Wednesday, 23 March 2011

Questions without Notice

Climate Change

3:07 pm

Photo of Julie OwensJulie Owens (Parramatta, Australian Labor Party) Share this | | Hansard source

My question is to the Minister for Sustainability, Environment, Water, Population and Communities. Will the minister outline the impacts of climate change on Australia’s environment? What action is the government taking to reduce this impact and are there any impediments?

Photo of Mr Tony BurkeMr Tony Burke (Watson, Australian Labor Party, Minister for Sustainability, Environment, Water, Population and Communities) Share this | | Hansard source

I thank the member for Parramatta for her question. While a lot of the focus of the debate has gone on preparing Australia’s economy for the future through a lower emissions economy, we must not turn a blind eye to the environmental damage that is done through climate change itself. The Intergovernmental Panel on Climate Change has projections of significant loss of biodiversity through to 2020. The impact of climate change is greatest on the most sensitive parts of our environment. Areas identified include the wet tropics, including the Daintree rainforest, our alpine regions and the Great Barrier Reef, which is our greatest environmental asset; a biodiversity asset which makes an extraordinary economic contribution to the tourism industry.

One thing that puts us in a different situation to many nations when we talk about the environmental impact of climate change is the extraordinary number of species that are found on our continent and nowhere else on earth. Around 90 per cent of the species found in Australia, whether they be plants, mammals or reptiles, do not exist anywhere else on the planet. The impact environmentally on Australia is quite a different challenge to what we find in many other countries.

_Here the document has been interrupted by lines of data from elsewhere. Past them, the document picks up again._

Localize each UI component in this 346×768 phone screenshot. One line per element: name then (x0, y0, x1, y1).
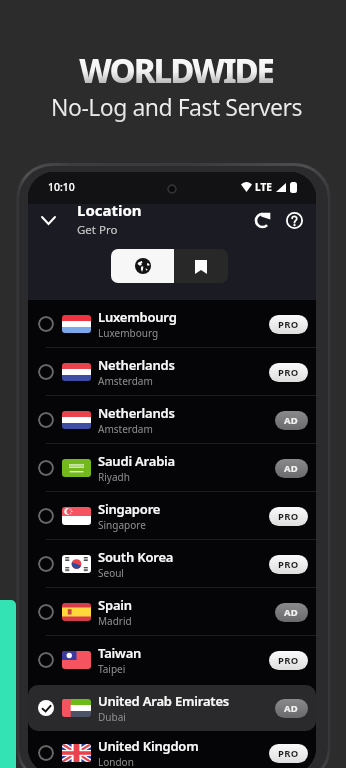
staticText: Location (77, 200, 142, 220)
button[interactable]: United Kingdom (28, 732, 316, 768)
button[interactable]: Saudi Arabia (28, 445, 316, 491)
staticText: Netherlands (98, 356, 175, 374)
button[interactable]: All servers (111, 249, 174, 283)
staticText: Spain (98, 596, 132, 614)
staticText: Luxembourg (98, 308, 177, 326)
staticText: Dubai (98, 710, 126, 724)
staticText: AD (284, 702, 299, 715)
staticText: AD (284, 414, 299, 427)
button[interactable]: South Korea (28, 541, 316, 587)
staticText: Netherlands (98, 404, 175, 422)
staticText: Get Pro (77, 222, 118, 238)
staticText: PRO (278, 558, 299, 571)
button[interactable]: Saved servers (174, 249, 228, 283)
button[interactable]: Spain (28, 589, 316, 635)
button[interactable]: Luxembourg (28, 301, 316, 347)
staticText: Singapore (98, 518, 146, 532)
button[interactable]: Refresh (248, 206, 276, 234)
staticText: Taipei (98, 662, 126, 676)
staticText: 10:10 (48, 180, 75, 194)
staticText: Madrid (98, 614, 132, 628)
staticText: South Korea (98, 548, 174, 566)
button[interactable]: Collapse (35, 207, 61, 233)
button[interactable]: Netherlands (28, 349, 316, 395)
staticText: Saudi Arabia (98, 452, 175, 470)
staticText: Amsterdam (98, 374, 153, 388)
button[interactable]: Help (280, 206, 308, 234)
staticText: Singapore (98, 500, 161, 518)
button[interactable]: Singapore (28, 493, 316, 539)
staticText: PRO (278, 318, 299, 331)
staticText: LTE (255, 180, 272, 194)
staticText: London (98, 755, 134, 768)
staticText: Riyadh (98, 470, 130, 484)
staticText: No-Log and Fast Servers (51, 91, 303, 122)
button[interactable]: Taiwan (28, 637, 316, 683)
staticText: Seoul (98, 566, 124, 580)
button[interactable]: Netherlands (28, 397, 316, 443)
staticText: PRO (278, 654, 299, 667)
staticText: Amsterdam (98, 422, 153, 436)
staticText: WORLDWIDE (79, 48, 273, 93)
staticText: Taiwan (98, 644, 142, 662)
staticText: PRO (278, 510, 299, 523)
staticText: United Kingdom (98, 737, 199, 755)
staticText: PRO (278, 366, 299, 379)
staticText: AD (284, 606, 299, 619)
staticText: PRO (278, 747, 299, 760)
staticText: Luxembourg (98, 326, 159, 340)
staticText: United Arab Emirates (98, 692, 230, 710)
button[interactable]: United Arab Emirates (28, 685, 316, 731)
staticText: AD (284, 462, 299, 475)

While many of the mammals, for example, would be able to survive technically with what climate change itself would bring, their habitat would not. When endangered species lose their habitat, in turn we lose these species.

The Great Barrier Reef and the extent of its biodiversity can easily be lost upon us, but let us start with just how different it is to other reef systems around the world. So often when people talk about the great reefs of the world they talk about the Caribbean. The Caribbean has 60 species of coral and the Great Barrier Reef has 560 species of coral. We have a very different biodiversity challenge to what is found in many other countries of the world.

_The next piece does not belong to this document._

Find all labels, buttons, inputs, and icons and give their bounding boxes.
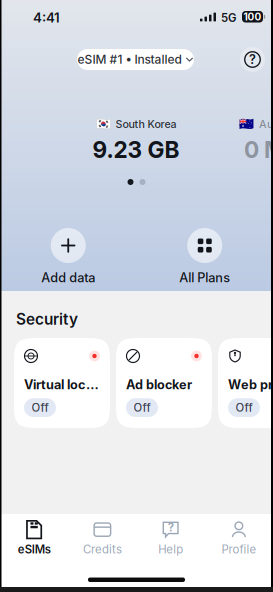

The climate change challenges faced by the Great Barrier Reef come in a number of ways. We know about the increased occurrence of bleaching events, the increase in major weather events and the impact of the growth in carbonic acid. We often talk about forests as being the only carbon sinks. The ocean itself is an extraordinary carbon sink. In the process of transferring carbon dioxide in the ocean you get a growth of carbonic acid. The growth of carbonic acid has a very precise impact on the rate at which coral grows back. If you put these three events together—the impact of bleaching events, the coral damaged during major weather events that are happening more regularly and coral species, which take 30 to 50 years to regrow, being slower to regrow because of the growth in carbonic acid—we will end up with a situation where the Great Barrier Reef itself exists but its biodiversity, which we are proud of and which we come to expect in the Great Barrier Reef, is under significant pressure.

That is one of the reasons why action is so important not only in taking the opportunity now to set up our economy for the future but also in recognising the biodiversity challenge faced by the environmental assets in Australia. It is critically important to our tourism industry and important to the environment of Australia.